Snapchat published a fascinating blog post on their site last week, written by their new researcher, Nathan Jurgenson.
In it, Jurgenson examined how we've built a "particular, and peculiar, orientation to time: an assumed inevitability of recording most everything forever".
This documentary vision has created a nostalgia for the present, which manifests itself in the popularity of Instragram and faux-vintage photographs of the now.
Jurgenson envisages that the rise of temporary social media apps like Snapchat could create an anti-nostalgia, which frees us to forget.

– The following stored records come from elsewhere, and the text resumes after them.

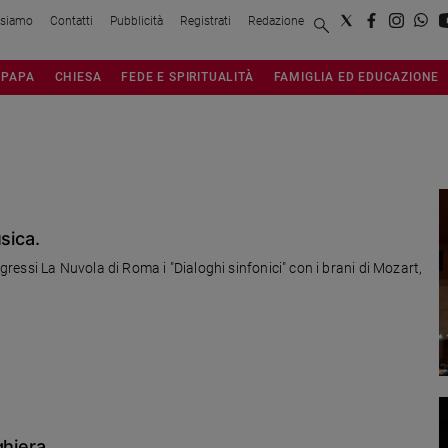
 siamo
Contatti
Pubblicità
Registrati
Redazione
PAPA
CHIESA
FEDE E SPIRITUALITÀ
FAMIGLIA ED EDUCAZIONE
sica.
essi La Nuvola di Roma i "Dialoghi sinfonici" con i brani di Mozart,
ghiera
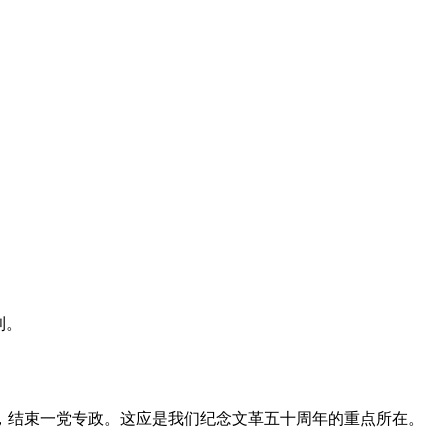
利。
，结束一党专政。这应是我们纪念文革五十周年的重点所在。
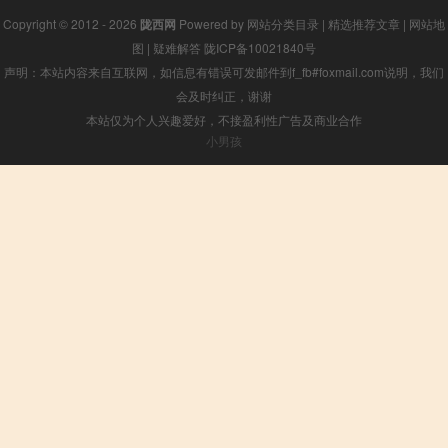
Copyright © 2012 - 2026
陇西网
Powered by
网站分类目录
|
精选推荐文章
|
网站地
图
|
疑难解答
陇ICP备10021840号
声明：本站内容来自互联网，如信息有错误可发邮件到f_fb#foxmail.com说明，我们
会及时纠正，谢谢
本站仅为个人兴趣爱好，不接盈利性广告及商业合作
小男孩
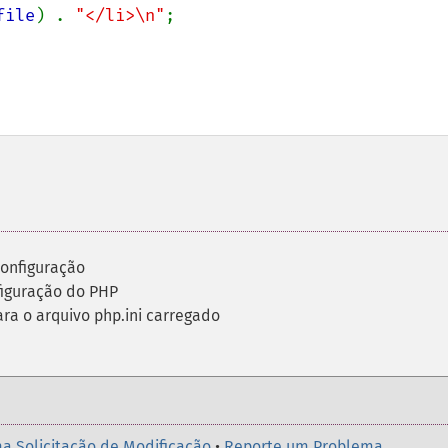
file
) . 
"</li>\n"
;

configuração
figuração do PHP
a o arquivo php.ini carregado
a Solicitação de Modificação
•
Reporte um Problema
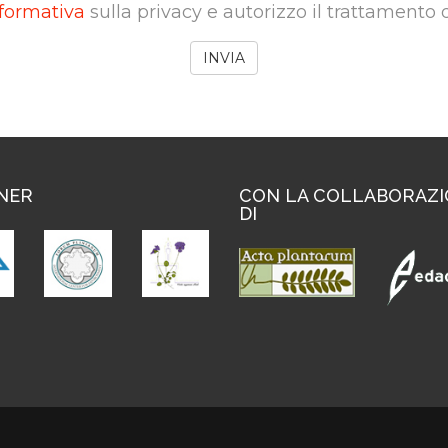
formativa
sulla privacy e autorizzo il trattamento 
NER
CON LA COLLABORAZ
DI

This could also change the way we look at photos and documents: knowing it will disappear demands we pay more attention. As Jurgenson says: "Permanent social media fixates on the details of a photo, whereas temporary social media fixates on what it meant and what it moved within you."
A more temporary social media could also change the way we use these networks. Instead of carefully considering how each post could impact us one day, we're more likely to freely share our opinions and photos that we might chose to withhold at present.
Authenticity is an in-vogue concept in marketing, meaning everything from 'real' to 'transparent' to 'honest' to 'conversational'. The New Inquiry editor Rob Horning has suggested it really means little more than "know your place and stay there." Creative and media industries in particular demand we demonstrate we've always been interested in the job we're applying for. Our online profile must corroborate our story.
We now need to not only need have studied something relevant, joined the right clubs and completed internships in what we want to do, but have blogged and tweeted about it too. A more temporary social media presence could free us from the need to build a back-story and enable our 'online personas' to be as fluid as we really are. In the process, the misguided distinction drawn between the 'real' and the 'virtual' world will hopefully become moot.